Iran: UK, France, Germany & US are complicit in war crimes in Yemen
“Iran has always backed the oppressed Yemeni people and has pursued to launch an intra-Yemeni dialogue”, says the Iranian Foreign Ministry spokesperson.
Iranian Foreign Ministry has strongly denounced the Saudi-Emirati airstrikes over the past few days against residential and civilian areas in Yemen, considering that “UK, France, Germany and the US are complicit in the war crimes in Yemen”.
Iranian Foreign Ministry spokesperson Saeed Khatibzadeh said during a press conference that Iran has always backed the oppressed Yemeni people and has pursued to launch an intra-Yemeni dialogue through political apparatuses and diplomatic channels.
“Unfortunately, those making lucrative profits out of arms trade as well as some European countries like Britain, Germany and France and the United States are specifically involved [in the aggression on Yemen]. The latest string of bombings would not have happened if there were no support of these countries,” he added.

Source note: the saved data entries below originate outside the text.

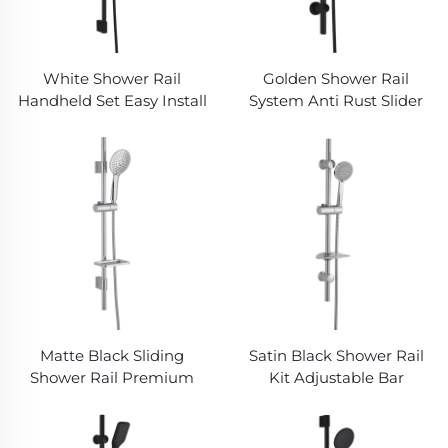
White Shower Rail
Golden Shower Rail
Handheld Set Easy Install
System Anti Rust Slider
No Drill Required
Flexible Hose Rainfall
Bathbon
Head Bathbon
Matte Black Sliding
Satin Black Shower Rail
Shower Rail Premium
Kit Adjustable Bar
Hose Ergonomic
Rubber Nozzle Hand
Handheld Bathbon
Shower Bathbon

Earlier, Khatibzadeh said the "continuation of military attacks on Yemen with the silence of the international community, the uncontrolled sale of weapons to the aggressors, along with the biased approach and double standards after seven years of brutal aggression against the Yemeni people, have made it even more difficult to achieve fair peace in this country."

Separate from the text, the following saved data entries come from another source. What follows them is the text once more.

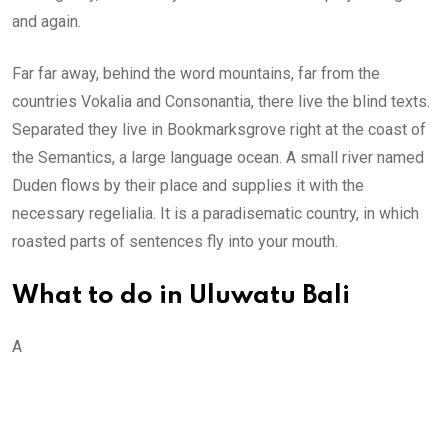
and again.
Far far away, behind the word mountains, far from the
countries Vokalia and Consonantia, there live the blind texts.
Separated they live in Bookmarksgrove right at the coast of
the Semantics, a large language ocean. A small river named
Duden flows by their place and supplies it with the
necessary regelialia. It is a paradisematic country, in which
roasted parts of sentences fly into your mouth.
What to do in Uluwatu Bali
A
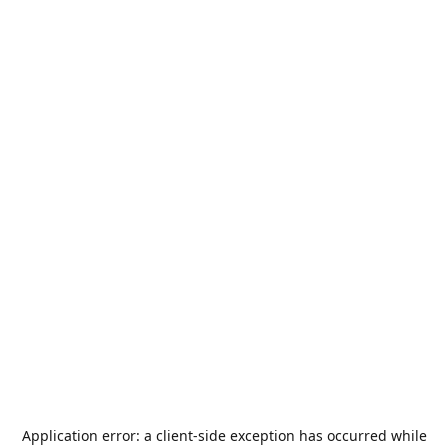
Application error: a
client
-side exception has occurred while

Read more: Yemen, graveyard of US-Saudi bloody alliance
The Spokesperson stressed that the continued blockade and shelling of the Yemeni people show that there is no serious will to reach a political resolution for the Yemen crisis and persistence in adopting a destructive military approach will only result in the destruction of Yemen and destabilization in the region.
Ongoing Saudi-Emirati massacres
In an air raid on Sanaa, 14 people were martyred, while at least three children were killed in an attack on Al-Hudaydah that knocked out the country's failing internet in a bid to hide the extent of the atrocity.
The coalition has denied carrying out a strike on a jail in Saada, the Yemeni armed forces' main base, which resulted in a massacre that killed at least 70 prisoners and injured over 100 others.
Witnesses in Saada saw fighter jets overhead followed by three huge explosions, according to aid organizations, who discounted the coalition's denial.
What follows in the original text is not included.